Parlare di ciclo mestruale non è mai facile. Ancora oggi per molti, uomini e donne, è considerato un tabù senza una precisa ragione. Anche se in realtà è qualcosa di molto naturale, che riguarda tutte le donne per un periodo estremamente lungo della loro vita e che ha riguardato tutte le donne da sempre. Eppure crea ancora un certo imbarazzo parlarne, come se fosse qualcosa di sporco, da tenere nascosto. E infatti solo da poco alcuni storici hanno posto l’accento anche su questo aspetto, grazie anche a molte sopravvissute che hanno superato una certa vergogna e hanno raccontato la loro esperienza.
L’argomento, all’inizio, è stato trattato solo da un punto di vista prettamente medico. Col tempo è emersa anche la sua componente sociale e psicologica, ragionando sul fatto che un forte trauma può bloccare un processo naturale e fisiologico del nostro corpo. Racconta la senatrice a vita Liliana Segre che nessuna donna aveva le mestruazioni, per lo shock, per le violenze, per l’alimentazione e forse perché in quella “minestra” che mangiavano giornalmente veniva messo qualche medicinale che le bloccava.
Se, come detto, il 94% delle donne non aveva più le mestruazioni, uno studio condotto nel 2007 ha anche dedotto che solo lo 0,6% ha continuato ad averle per più di quattro mesi dall’incarcerazione e che, una volta libere, solo l’8,9% non ha più riavuto il ciclo.

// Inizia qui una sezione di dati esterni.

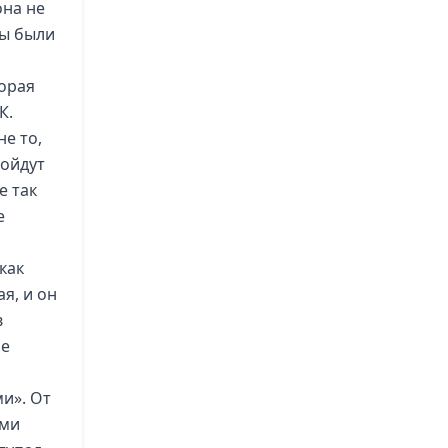
она не
цы были
торая
К.
не то,
пойдут
е так
е
как
я, и он
в
не
ми». От
ыми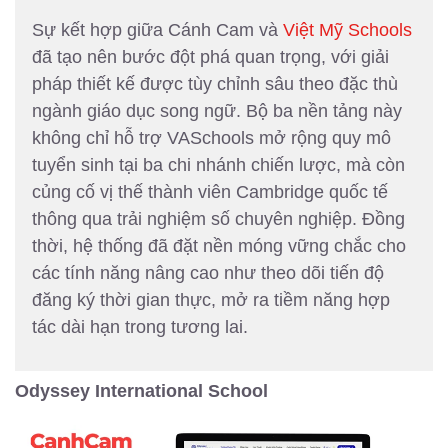
Sự kết hợp giữa Cánh Cam và
Việt Mỹ Schools
đã tạo nên bước đột phá quan trọng, với giải
pháp thiết kế được tùy chỉnh sâu theo đặc thù
ngành giáo dục song ngữ. Bộ ba nền tảng này
không chỉ hỗ trợ VASchools mở rộng quy mô
tuyển sinh tại ba chi nhánh chiến lược, mà còn
củng cố vị thế thành viên Cambridge quốc tế
thông qua trải nghiệm số chuyên nghiệp. Đồng
thời, hệ thống đã đặt nền móng vững chắc cho
các tính năng nâng cao như theo dõi tiến độ
đăng ký thời gian thực, mở ra tiềm năng hợp
tác dài hạn trong tương lai.
Odyssey International School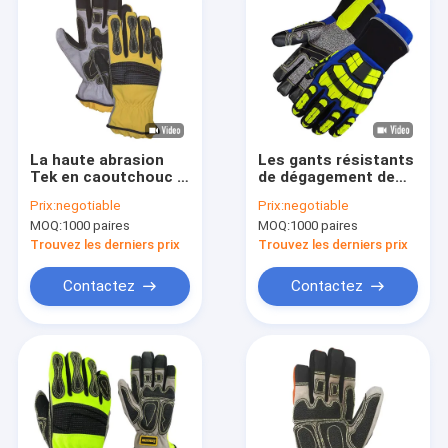
La haute abrasion
Les gants résistants
Tek en caoutchouc a
de dégagement de
renforcé la taille de
délivrance de 4544FP
Prix:
negotiable
Prix:
negotiable
gants de
EN388 2016 ont
MOQ:
1000 paires
MOQ:
1000 paires
dégagement de
coupé la norme ANSI
délivrance 7 - 10
résistante ont coupé
Trouvez les derniers prix
Trouvez les derniers prix
le niveau A8
Contactez
Contactez
Maison
Produits
Au sujet de nous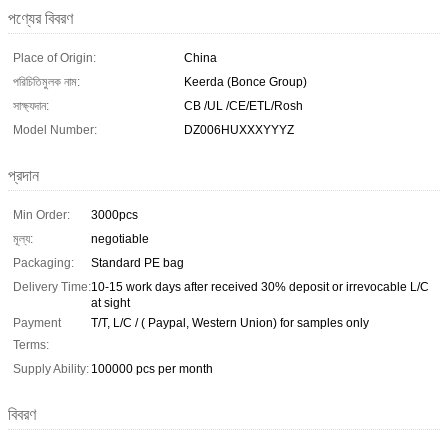
পণ্যের বিবরণ
Place of Origin:
China
পরিচিতিমুলক নাম:
Keerda (Bonce Group)
সাক্ষ্যদান:
CB /UL /CE/ETL/Rosh
Model Number:
DZ006HUXXXYYYZ
প্রদান
Min Order:
3000pcs
মূল্য:
negotiable
Packaging:
Standard PE bag
Delivery Time:
10-15 work days after received 30% deposit or irrevocable L/C
at sight
Payment
T/T, L/C / ( Paypal, Western Union) for samples only
Terms:
Supply Ability:
100000 pcs per month
বিবরণ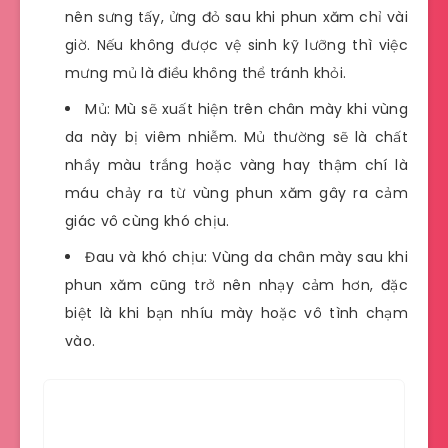
nên sưng tấy, ửng đỏ sau khi phun xăm chỉ vài
giờ. Nếu không được vệ sinh kỹ lưỡng thì việc
mưng mủ là điều không thể tránh khỏi.
Mủ: Mù sẽ xuất hiện trên chân mày khi vùng
da này bị viêm nhiễm. Mủ thường sẽ là chất
nhầy màu trắng hoặc vàng hay thậm chí là
máu chảy ra từ vùng phun xăm gây ra cảm
giác vô cùng khó chịu.
Đau và khó chịu: Vùng da chân mày sau khi
phun xăm cũng trở nên nhạy cảm hơn, đặc
biệt là khi bạn nhíu mày hoặc vô tình chạm
vào.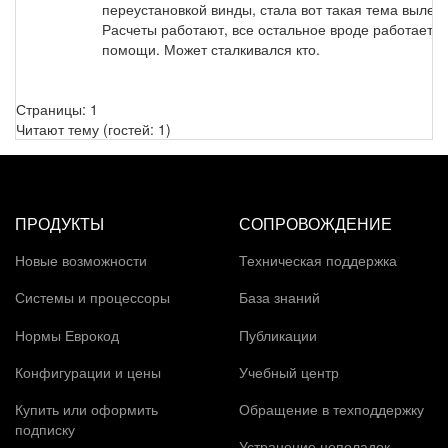
переустановкой винды, стала вот такая тема вылета
Расчеты работают, все остальное вроде работает.
помощи. Может сталкивался кто.
Страницы:
1
Читают тему (гостей:
1
)
ПРОДУКТЫ
СОПРОВОЖДЕНИЕ
Новые возможности
Техническая поддержка
Системы и процессоры
База знаний
Нормы Еврокод
Публикации
Конфигурации и цены
Учебный центр
Купить или оформить
Обращение в техподдержку
подписку
Устранение неполадок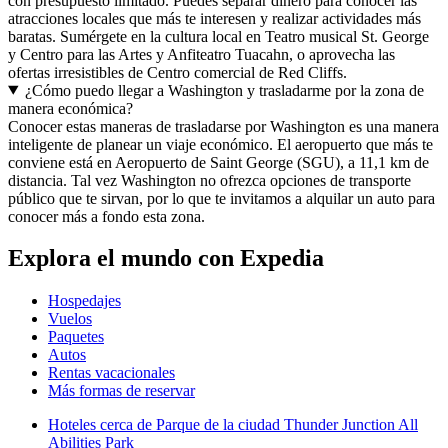
con presupuesto limitado. Puedes separar dinero para conocer las
atracciones locales que más te interesen y realizar actividades más
baratas. Sumérgete en la cultura local en Teatro musical St. George
y Centro para las Artes y Anfiteatro Tuacahn, o aprovecha las
ofertas irresistibles de Centro comercial de Red Cliffs.
¿Cómo puedo llegar a Washington y trasladarme por la zona de
manera económica?
Conocer estas maneras de trasladarse por Washington es una manera
inteligente de planear un viaje económico. El aeropuerto que más te
conviene está en Aeropuerto de Saint George (SGU), a 11,1 km de
distancia. Tal vez Washington no ofrezca opciones de transporte
público que te sirvan, por lo que te invitamos a alquilar un auto para
conocer más a fondo esta zona.
Explora el mundo con Expedia
Hospedajes
Vuelos
Paquetes
Autos
Rentas vacacionales
Más formas de reservar
Hoteles cerca de Parque de la ciudad Thunder Junction All
Abilities Park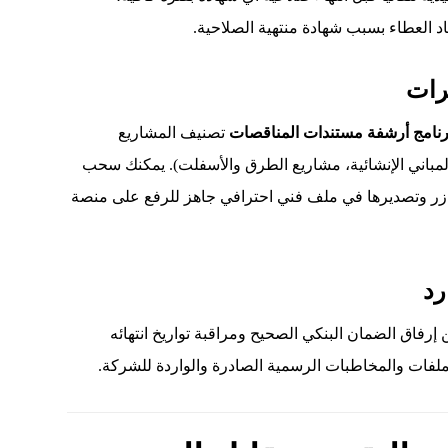
د العطاء بسبب شهادة منتهية الصلاحية.
برات
رنامج أرشفة مستندات المناقصات
تصنيف المشاريع
مباني الإنشائية، مشاريع الطرق والأسفلت). يمكنك سحب
ة زر وتصديرها في ملف فني احترافي جاهز للرفع على منصة
رد
 إرفاق الضمان البنكي الصحيح ومراقبة تواريخ انتهائه
لملفات والمخاطبات الرسمية الصادرة والواردة للشركة.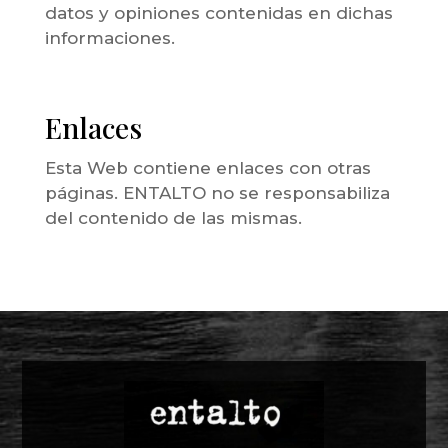
datos y opiniones contenidas en dichas
informaciones.
Enlaces
Esta Web contiene enlaces con otras
páginas. ENTALTO no se responsabiliza
del contenido de las mismas.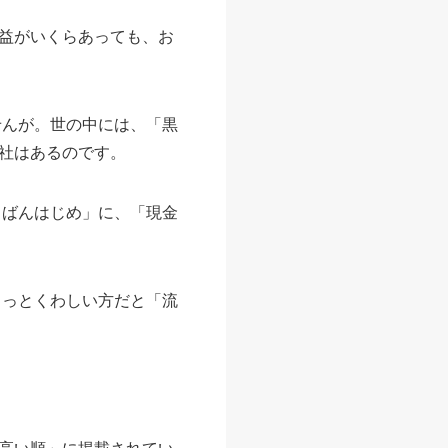
益がいくらあっても、お
せんが。世の中には、「黒
社はあるのです。
ちばんはじめ」に、「現金
ょっとくわしい方だと「流
高い順」に掲載されてい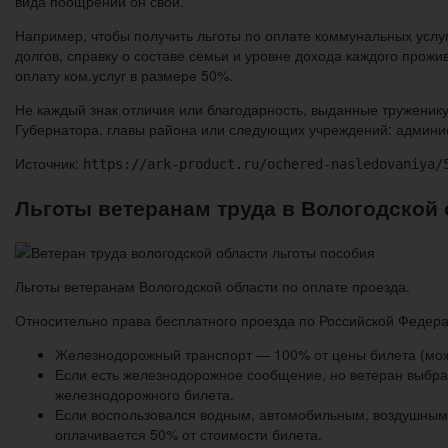
вида поощрений он свой.
Например, чтобы получить льготы по оплате коммунальных услуг
долгов, справку о составе семьи и уровне дохода каждого прож
оплату ком.услуг в размере 50%.
Не каждый знак отличия или благодарность, выданные труженик
Губернатора, главы района или следующих учреждений: админис
Источник:
https://ark-product.ru/ochered-nasledovaniya/
Льготы ветеранам труда в Вологодской о
Льготы ветеранам Вологодской области по оплате проезда.
Относительно права бесплатного проезда по Российской Федер
Железнодорожный транспорт — 100% от цены билета (можно
Если есть железнодорожное сообщение, но ветеран выбрал
железнодорожного билета.
Если воспользовался водным, автомобильным, воздушным 
оплачивается 50% от стоимости билета.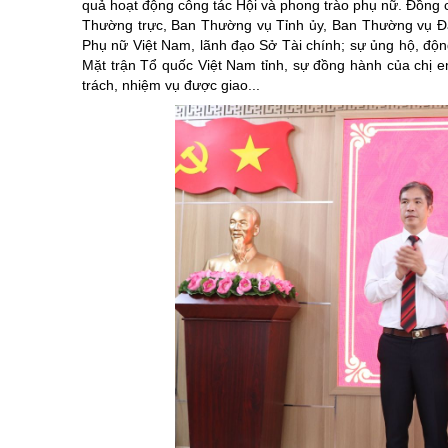
quả hoạt động công tác Hội và phong trào phụ nữ. Đồng c
Thường trực, Ban Thường vụ Tỉnh ủy, Ban Thường vụ Đả
Phụ nữ Việt Nam, lãnh đạo Sở Tài chính; sự ủng hộ, động
Mặt trận Tổ quốc Việt Nam tỉnh, sự đồng hành của chị e
trách, nhiệm vụ được giao...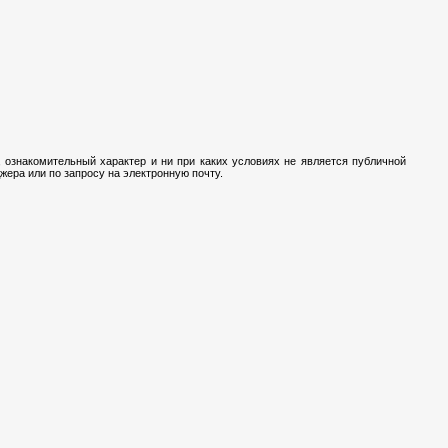
 ознакомительный характер и ни при каких условиях не является публичной
ера или по запросу на электронную почту.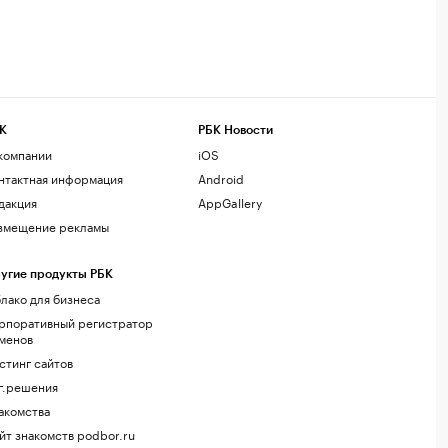
К
РБК Новости
компании
iOS
нтактная информация
Android
дакция
AppGallery
змещение рекламы
угие продукты РБК
лако для бизнеса
рпоративный регистратор
менов
стинг сайтов
г.решения
акомства
йт знакомств podbor.ru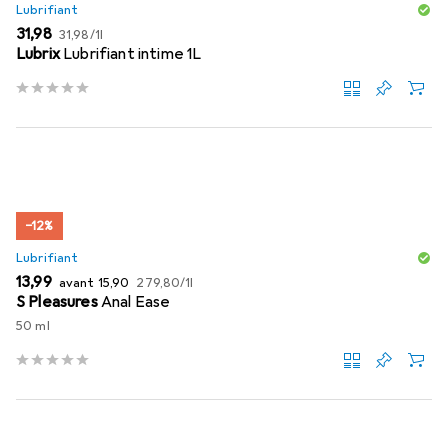
Lubrifiant
EUR
EUR
31,98
31,98
/
1l
Lubrix
Lubrifiant intime 1L
−12%
Lubrifiant
EUR
EUR
EUR
13,99
avant
15,90
279,80
/
1l
S Pleasures
Anal Ease
50 ml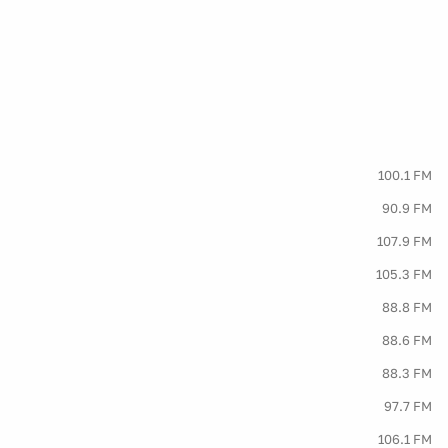
100.1 FM
90.9 FM
107.9 FM
105.3 FM
88.8 FM
88.6 FM
88.3 FM
97.7 FM
106.1 FM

Per le donne cui il ciclo non si bloccava il disagio di non potersi lavare e cambiare era forte, molte trovarono dei piccoli espedienti per creare degli assorbenti fai da te e altre riuscirono, grazie alle macchie di sangue, non necessariamente le loro (i nazisti non sprecavano tempo a monitorare il ciclo mestruale delle prigioniere), a sottrarsi a esperimenti medici. Grazie ai vestiti sporchi della sorella, una ex deportata racconta di come riuscì a non essere usata per un esperimento che prevedeva l’iniezione di sostanze irritanti nell’utero. Il sanguinamento provocava sentimenti di disgusto e repulsione nei tedeschi tanto da non voler operare donne in quella condizione. E grazie alle mestruazioni, sempre per questo disgusto, molte riuscirono a salvarsi dagli stupri che continuamente si verificarono da parte dei soldati.
Quando ebbi il mio primo ciclo mestruale chiamai mia madre, per nulla spaventata perché già pronta a livello teorico, che mi spiegò cosa dovevo fare. Mio padre mi regalò il mio primo mazzo di fiori e ricevetti varie telefonate dai parenti più stretti che si congratulavano e mi chiedevano come stessi. Io, sinceramente, non capivo tutta quella esaltazione. Il mio primo ciclo è arrivato comodamente una mattina di fine estate, nella comodità di casa mia e di un bagno pulito. Alcune ragazze hanno avuto il loro primo ciclo lontane dalla madre, dalla sorella o dalla nonna, in una baracca di un campo di sterminio, sotto gli occhi di mille estranei e hanno ricevuto aiuto e comprensione da donne conosciute magari da un giorno, forse da un’ora.